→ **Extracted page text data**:
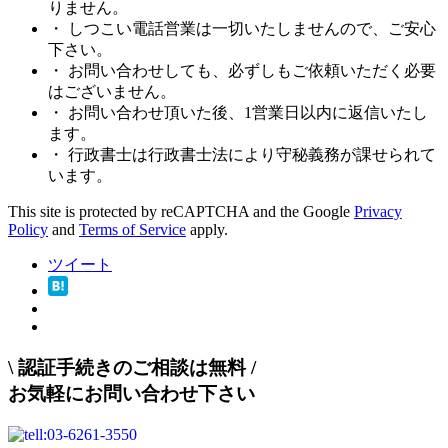
りません。
・ しつこい電話営業は一切いたしませんので、ご安心
下さい。
・ お問い合わせしても、必ずしもご依頼いただく必要
はございません。
・ お問い合わせ頂いた後、1営業日以内に返信いたし
ます。
・ 行政書士は行政書士法により守秘義務が課せられて
います。
This site is protected by reCAPTCHA and the Google
Privacy
Policy
and
Terms of Service
apply.
ツイート
\
認証手続きのご相談は無料
/
お気軽にお問い合わせ下さい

→ **What you have to do**: Only text belongs in the copy: repeat each line of the data exactly and leave out the pictures.

→ **Your solution**:
りません。
・ しつこい電話営業は一切いたしませんので、ご安心
下さい。
・ お問い合わせしても、必ずしもご依頼いただく必要
はございません。
・ お問い合わせ頂いた後、1営業日以内に返信いたし
ます。
・ 行政書士は行政書士法により守秘義務が課せられて
います。
This site is protected by reCAPTCHA and the Google
Privacy
Policy
and
Terms of Service
apply.
ツイート
\
認証手続きのご相談は無料
/
お気軽にお問い合わせ下さい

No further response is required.